A la luz de recientes sondeos hechos en Venezuela, retoña una observación: que el anémico desempeño de partidos afanados en “forzar” la democratización, ha incidido en la pérdida de confianza de sus audiencias. Una dinámica signada por el crónico reinicio, que sólo trajo desgaste. Todo ello abona a la cada vez más extendida crisis de representatividad, pero también a desarreglos de mayor calado, una tenaz crisis de la política que arrastramos desde finales del siglo XX. Aun así, el deseo de cambio no se extingue. Según Delphos, si bien la valoración positiva de las principales figuras de oposición registra severos derrumbes, la idea de apoyar a un candidato “distinto al oficialismo” en 2024 cuenta con 61% de aprobación.
Asimismo, dice el estudio, 46,5 % opina que el futuro presidente debería ser un opositor, 20,5% que debería ser un chavista, mientras que 26% afirma que el elegido para tal responsabilidad no debería pertenecer a ninguno de los dos bandos. Esto último, un ni-nismo atado a una oferta por ahora inexistente, (el famoso “outsider”, cuya irrupción no admite la fragua a voluntad) resulta comprensible, dados los exiguos resultados de la gestión del liderazgo. El riesgo, claro está, es que tales aprensiones anulen a priori el salto de lo ideal a lo posible, la “impureza” de la mudanza democrática, urgida de mayorías incontestables.

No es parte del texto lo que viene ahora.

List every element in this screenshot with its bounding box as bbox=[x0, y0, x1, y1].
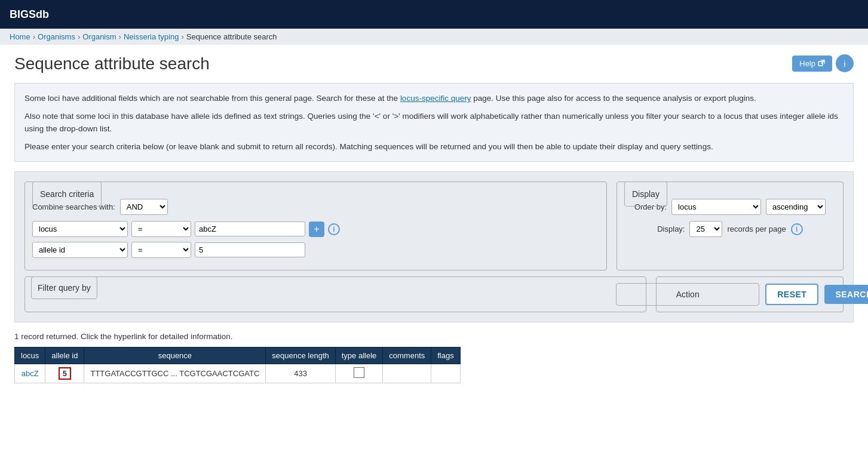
breadcrumb-neisseria[interactable]: Neisseria typing bbox=[124, 32, 179, 41]
operator-select-2[interactable]: = != contains starts with ends with < > bbox=[131, 242, 191, 258]
results-table: locus allele id sequence sequence length… bbox=[14, 347, 461, 383]
cell-locus: abcZ bbox=[15, 364, 45, 383]
app-title: BIGSdb bbox=[10, 8, 49, 21]
search-button[interactable]: SEARCH bbox=[824, 285, 868, 304]
col-allele-id: allele id bbox=[45, 347, 84, 364]
header-row-tr: locus allele id sequence sequence length… bbox=[15, 347, 461, 364]
order-by-select[interactable]: locus allele id sequence length type all… bbox=[671, 199, 761, 215]
info-p3: Please enter your search criteria below … bbox=[24, 140, 844, 153]
display-box: Display Order by: locus allele id sequen… bbox=[617, 182, 844, 270]
search-row-2: locus allele id sequence sequence length… bbox=[32, 242, 599, 258]
add-row-button[interactable]: + bbox=[309, 222, 324, 237]
breadcrumb: Home › Organisms › Organism › Neisseria … bbox=[0, 29, 868, 45]
results-area: 1 record returned. Click the hyperlink f… bbox=[14, 332, 854, 383]
breadcrumb-organism[interactable]: Organism bbox=[82, 32, 116, 41]
type-allele-checkbox bbox=[354, 367, 364, 378]
cell-allele-id: 5 bbox=[45, 364, 84, 383]
breadcrumb-current: Sequence attribute search bbox=[186, 32, 277, 41]
cell-sequence-length: 433 bbox=[266, 364, 335, 383]
filter-box: Filter query by bbox=[24, 276, 646, 312]
col-locus: locus bbox=[15, 347, 45, 364]
info-p2: Also note that some loci in this databas… bbox=[24, 110, 844, 136]
action-legend: Action bbox=[616, 283, 759, 306]
records-per-page-select[interactable]: 10 25 50 100 200 bbox=[689, 221, 722, 237]
breadcrumb-sep-2: › bbox=[78, 32, 80, 41]
reset-button[interactable]: RESET bbox=[765, 284, 818, 305]
field-select-2[interactable]: locus allele id sequence sequence length… bbox=[32, 242, 128, 258]
locus-specific-link[interactable]: locus-specific query bbox=[400, 94, 471, 103]
results-message: 1 record returned. Click the hyperlink f… bbox=[14, 332, 854, 341]
page-title: Sequence attribute search bbox=[14, 54, 210, 73]
locus-link[interactable]: abcZ bbox=[22, 369, 39, 378]
col-sequence-length: sequence length bbox=[266, 347, 335, 364]
display-info-icon[interactable]: i bbox=[791, 223, 803, 235]
results-table-body: abcZ 5 TTTGATACCGTTGCC ... TCGTCGAACTCGA… bbox=[15, 364, 461, 383]
combine-row: Combine searches with: AND OR bbox=[32, 199, 599, 215]
search-row-1: locus allele id sequence sequence length… bbox=[32, 221, 599, 237]
help-label: Help bbox=[799, 59, 815, 68]
allele-badge: 5 bbox=[59, 367, 71, 380]
table-row: abcZ 5 TTTGATACCGTTGCC ... TCGTCGAACTCGA… bbox=[15, 364, 461, 383]
cell-type-allele bbox=[335, 364, 383, 383]
row-info-icon[interactable]: i bbox=[328, 223, 340, 235]
filter-legend: Filter query by bbox=[31, 276, 97, 299]
info-box: Some loci have additional fields which a… bbox=[14, 83, 854, 162]
breadcrumb-organisms[interactable]: Organisms bbox=[38, 32, 75, 41]
field-select-1[interactable]: locus allele id sequence sequence length… bbox=[32, 221, 128, 237]
bottom-row: Filter query by Action RESET SEARCH bbox=[24, 276, 844, 312]
main-content: Some loci have additional fields which a… bbox=[0, 73, 868, 393]
header-row: Sequence attribute search Help i bbox=[0, 45, 868, 73]
breadcrumb-home[interactable]: Home bbox=[10, 32, 30, 41]
breadcrumb-sep-4: › bbox=[181, 32, 183, 41]
help-button[interactable]: Help bbox=[792, 56, 832, 72]
value-input-1[interactable] bbox=[195, 222, 305, 236]
value-input-2[interactable] bbox=[195, 242, 305, 257]
panel-top: Search criteria Combine searches with: A… bbox=[24, 182, 844, 270]
combine-select[interactable]: AND OR bbox=[120, 199, 168, 215]
criteria-legend: Search criteria bbox=[32, 182, 102, 207]
action-box: Action RESET SEARCH bbox=[656, 276, 844, 312]
cell-sequence: TTTGATACCGTTGCC ... TCGTCGAACTCGATC bbox=[84, 364, 266, 383]
topbar: BIGSdb bbox=[0, 0, 868, 29]
results-table-header: locus allele id sequence sequence length… bbox=[15, 347, 461, 364]
records-per-page-label: records per page bbox=[727, 224, 786, 233]
criteria-box: Search criteria Combine searches with: A… bbox=[24, 182, 607, 270]
search-panel: Search criteria Combine searches with: A… bbox=[14, 171, 854, 322]
info-button[interactable]: i bbox=[836, 54, 854, 72]
col-flags: flags bbox=[431, 347, 460, 364]
operator-select-1[interactable]: = != contains starts with ends with < > bbox=[131, 221, 191, 237]
info-icon: i bbox=[844, 59, 845, 69]
breadcrumb-sep-3: › bbox=[119, 32, 121, 41]
display-records-row: Display: 10 25 50 100 200 records per pa… bbox=[624, 221, 836, 237]
col-comments: comments bbox=[383, 347, 431, 364]
col-type-allele: type allele bbox=[335, 347, 383, 364]
cell-comments bbox=[383, 364, 431, 383]
help-buttons: Help i bbox=[792, 54, 854, 72]
info-p1: Some loci have additional fields which a… bbox=[24, 92, 844, 105]
display-label: Display: bbox=[657, 224, 685, 233]
order-direction-select[interactable]: ascending descending bbox=[766, 199, 826, 215]
display-legend: Display bbox=[624, 182, 667, 207]
external-link-icon bbox=[818, 60, 825, 67]
cell-flags bbox=[431, 364, 460, 383]
col-sequence: sequence bbox=[84, 347, 266, 364]
breadcrumb-sep-1: › bbox=[33, 32, 35, 41]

Por ello, con más razón conviene tramitarlas con el esmero que no cundió en 1998, cuando la vocación por la simplificación impidió detectar honduras y alcances de la desafección.
Salvando distancias con las “democracias indignadas” de la región, en el Macondo venezolano también parece haber una ciudadanía tan herida y ávida de mejoras como poco dispuesta a dejarse seducir por pretendientes enclenques. Quizás consciente de los abismos a los que llevó el Socialismo del siglo XXI, sí, pero no menos escamada por la incompetencia de élites poco dadas a la innovación o atascadas en fórmulas que no están a la altura de los nuevos e incesantes desafíos. En medio de ambos desencantos, la opción democrática, que es la de la racionalidad y la complejidad, no tiene un camino despejado. He allí una certeza que antes de espantar, debe servir para prever dificultades que no estaban en el plan original. En todo caso, cabe recordar advertencias como la que en 1951 ya hacía el historiador y periodista británico, Edward H. Carr: “hablar hoy de la defensa de la democracia como si estuviéramos defendiendo algo que conocemos es un autoengaño (…) nos acercaríamos al objetivo si habláramos de la necesidad no de defender la democracia, sino de crearla”.